_Work instruction_
In your copy, leave out the pictures and output only the lines from the one holding "simplified AutoCAD beginner" through the end of the data below, exactly.

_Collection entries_
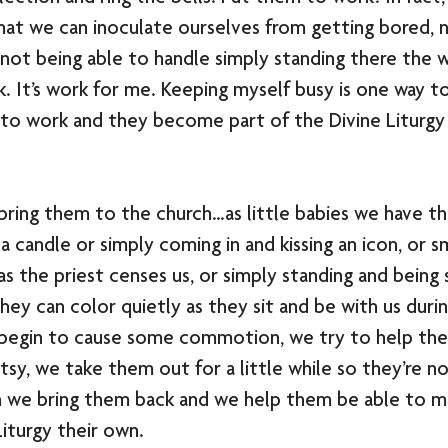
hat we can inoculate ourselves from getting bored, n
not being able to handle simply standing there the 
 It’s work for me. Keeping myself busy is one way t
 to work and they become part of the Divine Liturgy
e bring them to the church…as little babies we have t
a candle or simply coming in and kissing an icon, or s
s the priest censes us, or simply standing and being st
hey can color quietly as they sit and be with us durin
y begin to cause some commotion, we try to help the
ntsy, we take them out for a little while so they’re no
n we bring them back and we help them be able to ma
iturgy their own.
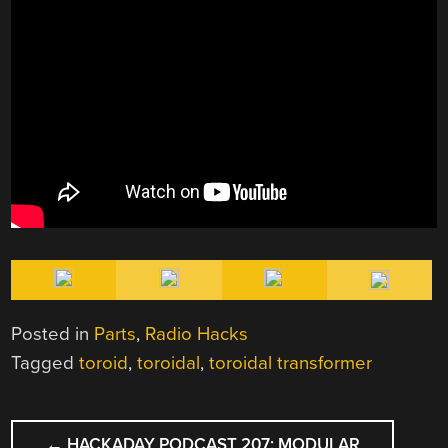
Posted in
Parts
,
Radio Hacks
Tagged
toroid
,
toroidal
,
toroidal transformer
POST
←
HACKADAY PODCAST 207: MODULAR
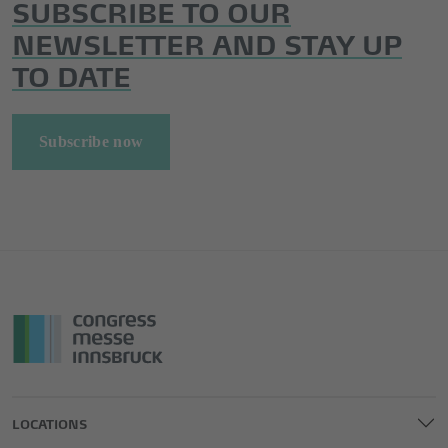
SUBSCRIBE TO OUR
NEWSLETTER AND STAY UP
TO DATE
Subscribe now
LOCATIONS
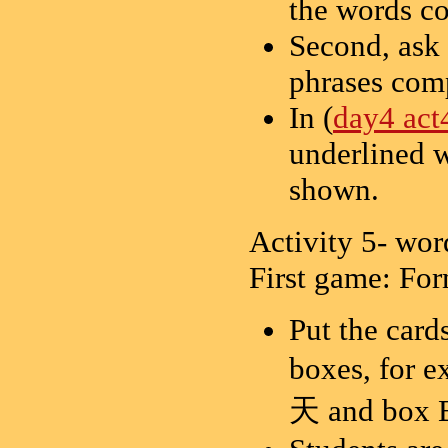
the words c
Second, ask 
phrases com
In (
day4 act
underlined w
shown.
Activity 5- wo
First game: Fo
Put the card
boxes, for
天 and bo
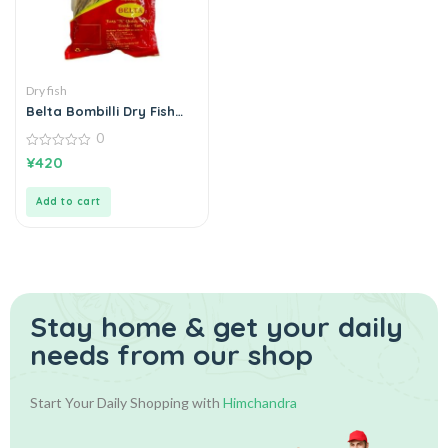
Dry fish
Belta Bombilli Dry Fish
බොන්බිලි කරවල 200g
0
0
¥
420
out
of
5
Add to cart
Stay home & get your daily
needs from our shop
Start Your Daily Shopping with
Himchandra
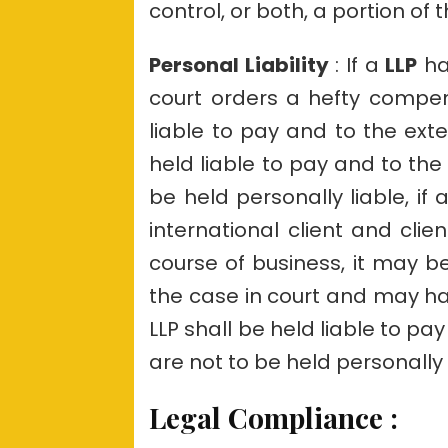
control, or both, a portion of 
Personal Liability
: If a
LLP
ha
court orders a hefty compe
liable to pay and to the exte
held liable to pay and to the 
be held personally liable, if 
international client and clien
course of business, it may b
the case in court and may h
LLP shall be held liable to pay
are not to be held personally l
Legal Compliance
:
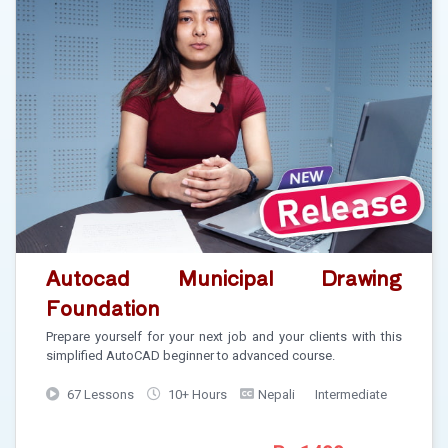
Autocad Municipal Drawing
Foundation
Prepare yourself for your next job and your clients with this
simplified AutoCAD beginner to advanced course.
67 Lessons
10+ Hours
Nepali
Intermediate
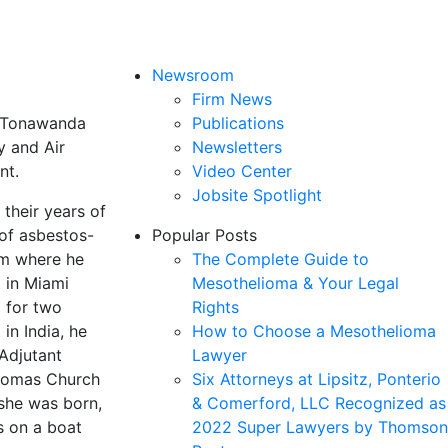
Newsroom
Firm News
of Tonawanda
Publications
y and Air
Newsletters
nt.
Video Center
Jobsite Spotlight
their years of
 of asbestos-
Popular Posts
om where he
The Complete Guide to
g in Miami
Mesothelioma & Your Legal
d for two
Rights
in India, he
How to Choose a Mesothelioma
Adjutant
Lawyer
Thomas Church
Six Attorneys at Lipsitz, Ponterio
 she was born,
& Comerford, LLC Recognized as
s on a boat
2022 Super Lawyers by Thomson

_Response to this exercise_
simplified AutoCAD beginner to advanced course.
67 Lessons
10+ Hours
Nepali
Intermediate
Newsroom
Firm News
of Tonawanda
Publications
y and Air
Newsletters
nt.
Video Center
Jobsite Spotlight
their years of
 of asbestos-
Popular Posts
om where he
The Complete Guide to
g in Miami
Mesothelioma & Your Legal
d for two
Rights
in India, he
How to Choose a Mesothelioma
Adjutant
Lawyer
Thomas Church
Six Attorneys at Lipsitz, Ponterio
 she was born,
& Comerford, LLC Recognized as
s on a boat
2022 Super Lawyers by Thomson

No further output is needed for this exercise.